Atienza, a family physician who’s been in the military for 21 years, spent the Christmas holiday deployed to a hospital in New Mexico, then went to Salt Lake City in March. Over time, he said, the military “has evolved from things like pop-up hospitals” and now knows how to integrate seamlessly into local health facilities in just a couple of days.
That integration helped the hospital staff recover and catch up.
“We have gotten through about a quarter of our surgical backlog,” Graves said. ”We did not call a backup physician this month for the hospital team … that’s the first time that’s happened in several months. And then we haven’t called a patient and asked them to reschedule their surgery for the majority of the last few weeks.”
VanHerck said the pandemic also underscored the need to review the nation’s supply chain to ensure that the right equipment and medications were being stockpiled or to see if they were coming from foreign distributors.
“If we’re relying on getting those from a foreign manufacturer and supplier, then that may be something that is a national security vulnerability that we have to address,” he said.
VanHerck said the U.S. is also working to better analyze trends in order to predict the needs for personnel, equipment and protective gear. Military and other government experts watched the progress of COVID-19 infections moving across the country and used that data to predict where the next outbreak might be so that staff could be prepared to go there.
The need for mental health care for the military personnel also became apparent. Team members coming off difficult shifts often needed someone to talk to.

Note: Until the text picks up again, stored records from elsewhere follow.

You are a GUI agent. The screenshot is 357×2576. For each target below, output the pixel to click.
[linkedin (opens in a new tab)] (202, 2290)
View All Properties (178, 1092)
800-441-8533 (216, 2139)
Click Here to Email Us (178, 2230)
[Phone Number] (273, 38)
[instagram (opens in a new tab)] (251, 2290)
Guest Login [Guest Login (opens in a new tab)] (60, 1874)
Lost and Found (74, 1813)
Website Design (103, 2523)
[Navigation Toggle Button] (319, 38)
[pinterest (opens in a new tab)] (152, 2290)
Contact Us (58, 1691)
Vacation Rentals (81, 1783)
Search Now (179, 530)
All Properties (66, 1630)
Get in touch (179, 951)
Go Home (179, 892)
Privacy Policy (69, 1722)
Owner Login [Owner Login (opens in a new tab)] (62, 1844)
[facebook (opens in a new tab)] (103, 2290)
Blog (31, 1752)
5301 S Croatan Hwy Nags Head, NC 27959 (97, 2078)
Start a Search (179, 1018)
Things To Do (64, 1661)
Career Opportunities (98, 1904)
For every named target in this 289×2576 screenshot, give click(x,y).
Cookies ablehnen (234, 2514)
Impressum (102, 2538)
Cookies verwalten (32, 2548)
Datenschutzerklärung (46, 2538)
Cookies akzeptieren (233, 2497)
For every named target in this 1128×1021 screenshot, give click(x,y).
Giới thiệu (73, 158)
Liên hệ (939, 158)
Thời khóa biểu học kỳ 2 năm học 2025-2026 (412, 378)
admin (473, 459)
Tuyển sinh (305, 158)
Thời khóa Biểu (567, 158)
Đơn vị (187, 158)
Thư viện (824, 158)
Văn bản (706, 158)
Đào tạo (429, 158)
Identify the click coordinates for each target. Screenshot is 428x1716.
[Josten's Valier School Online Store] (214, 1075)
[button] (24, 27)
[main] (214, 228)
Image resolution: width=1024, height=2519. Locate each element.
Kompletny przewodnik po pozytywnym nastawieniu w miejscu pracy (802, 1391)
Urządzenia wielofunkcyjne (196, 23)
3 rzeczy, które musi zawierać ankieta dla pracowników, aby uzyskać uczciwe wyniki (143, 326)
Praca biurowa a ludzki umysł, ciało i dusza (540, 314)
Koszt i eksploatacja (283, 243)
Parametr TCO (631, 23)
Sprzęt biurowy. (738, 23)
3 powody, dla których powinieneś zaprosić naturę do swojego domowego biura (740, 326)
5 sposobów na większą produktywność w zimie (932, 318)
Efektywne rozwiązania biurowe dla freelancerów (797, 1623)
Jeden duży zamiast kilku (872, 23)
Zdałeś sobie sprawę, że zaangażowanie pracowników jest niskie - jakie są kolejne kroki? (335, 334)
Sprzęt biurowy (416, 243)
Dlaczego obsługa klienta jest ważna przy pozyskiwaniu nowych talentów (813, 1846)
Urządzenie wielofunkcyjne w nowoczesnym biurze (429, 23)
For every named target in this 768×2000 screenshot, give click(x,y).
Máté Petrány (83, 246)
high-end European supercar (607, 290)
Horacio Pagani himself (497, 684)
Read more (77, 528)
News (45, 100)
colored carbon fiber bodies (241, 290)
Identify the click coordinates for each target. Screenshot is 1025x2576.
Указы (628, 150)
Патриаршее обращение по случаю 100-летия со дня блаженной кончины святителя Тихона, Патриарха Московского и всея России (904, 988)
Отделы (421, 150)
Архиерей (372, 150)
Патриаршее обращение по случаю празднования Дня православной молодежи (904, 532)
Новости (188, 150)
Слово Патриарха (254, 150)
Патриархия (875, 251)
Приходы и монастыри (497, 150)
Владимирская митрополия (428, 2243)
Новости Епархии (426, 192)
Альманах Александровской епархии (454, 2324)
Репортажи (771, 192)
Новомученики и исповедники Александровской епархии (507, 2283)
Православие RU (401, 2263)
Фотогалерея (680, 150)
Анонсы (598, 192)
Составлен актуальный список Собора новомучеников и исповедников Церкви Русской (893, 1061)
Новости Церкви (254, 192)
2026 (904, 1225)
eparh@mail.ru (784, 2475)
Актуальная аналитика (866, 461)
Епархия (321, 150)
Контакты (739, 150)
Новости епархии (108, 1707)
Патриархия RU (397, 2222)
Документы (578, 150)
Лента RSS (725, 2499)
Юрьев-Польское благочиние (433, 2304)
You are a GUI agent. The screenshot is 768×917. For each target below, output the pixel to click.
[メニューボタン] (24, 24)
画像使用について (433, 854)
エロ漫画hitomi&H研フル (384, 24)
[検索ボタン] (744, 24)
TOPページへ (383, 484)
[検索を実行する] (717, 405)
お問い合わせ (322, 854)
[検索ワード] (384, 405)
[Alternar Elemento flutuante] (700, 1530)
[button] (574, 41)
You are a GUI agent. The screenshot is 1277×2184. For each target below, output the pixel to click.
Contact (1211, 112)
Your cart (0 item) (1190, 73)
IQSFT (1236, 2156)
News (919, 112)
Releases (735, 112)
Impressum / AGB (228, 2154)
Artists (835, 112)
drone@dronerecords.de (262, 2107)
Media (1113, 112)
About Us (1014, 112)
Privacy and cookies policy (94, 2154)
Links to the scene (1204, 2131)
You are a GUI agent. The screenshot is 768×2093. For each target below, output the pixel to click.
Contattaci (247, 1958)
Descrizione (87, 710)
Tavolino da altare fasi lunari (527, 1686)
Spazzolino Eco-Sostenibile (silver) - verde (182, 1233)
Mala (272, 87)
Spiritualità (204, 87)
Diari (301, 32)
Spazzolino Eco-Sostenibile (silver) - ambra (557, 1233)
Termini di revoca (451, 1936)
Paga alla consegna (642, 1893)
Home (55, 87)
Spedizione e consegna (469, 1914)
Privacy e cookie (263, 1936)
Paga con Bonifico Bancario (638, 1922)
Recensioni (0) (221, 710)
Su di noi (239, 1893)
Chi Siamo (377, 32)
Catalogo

Cobleigh said military medical personnel were not accustomed to caring for so many people with multiple health problems, as are more apt to be found in a civilian population than in military ranks. “The level of sickness and death in the civilian sector was scores more than what anyone had experienced back in the Army,” said Cobleigh, who is stationed now at Fort Riley, Kansas, but will soon move to Aberdeen Proving Ground in Maryland.
She said she found that her staff needed her and wanted to “talk through their stresses and strains before they’d go back on shift.”
For the civilian hospitals, the lesson was knowing when to call for help.
“It was the bridge to help us get out of omicron and in a position where we can take good care of our patients,” Graves said. “I am not sure how we would have done that without them.”